Eric Pickles, Local Government Secretary and Former Leader of Bradford Council
The BBC reports that local councils are just about to learn how the cuts will affect them.
The cuts overall are expected to be 15 percent over four years – in real terms.
In other words, their money will “only” increase by a few percent over that period. As I’ve said before on this blog, that kind of discipline is normal in the private sector. But to the public sector, it’s a bit of a shock.
The BBC quotes Tony Travers of the London School of Economics, with the usual doom-laden mutterings from the Left:
There’s been nothing like this in modern times … If you look at, for example, Denis Healey’s efforts in the late ’70s to cut public spending, it had a one or two year impact on public expenditure – including on councils – but nothing like this.
And he said there would be nasty impacts on local services “including social services for elderly and children”.
Eric Pickles, as ever, was robust in his response:
I believe it is possible to cut significant sums out of local authorities by simply improving the way local authorities operate … I’m expecting local authorities to be able to provide more for less, I’m expecting them to be able to provide a reasonable level of service and I think local authorities shouldn’t have some kind of alibi in feeling that these have been imposed from the centre and therefore they’ve got to provide every single cut on the front line.
Well said.

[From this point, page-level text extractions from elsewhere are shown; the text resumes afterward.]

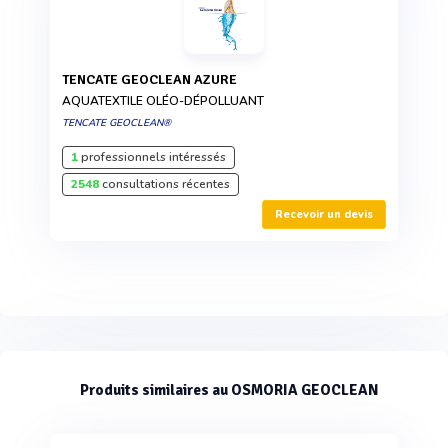
TENCATE GEOCLEAN AZURE
AQUATEXTILE OLÉO-DÉPOLLUANT
TENCATE GEOCLEAN®
1
professionnels intéressés
2548
consultations récentes
Recevoir un devis
Produits similaires au OSMORIA GEOCLEAN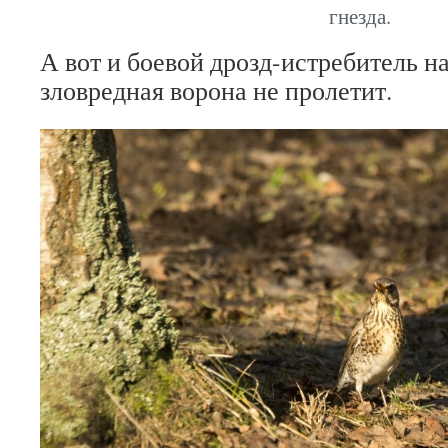
гнезда.
А вот и боевой дрозд-истребитель на
зловредная ворона не пролетит.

The bloated public sector really needs to get its head around this. The words on every year’s council tax bill about how tax increases have been limited by “efficiency savings” need to stop being just words.
The private sector has to actually deliver on increased efficiency every year, or go out of business. The public sector needs to stop treating the private sector as a cash cow, and start treating efficiency as a serious issue.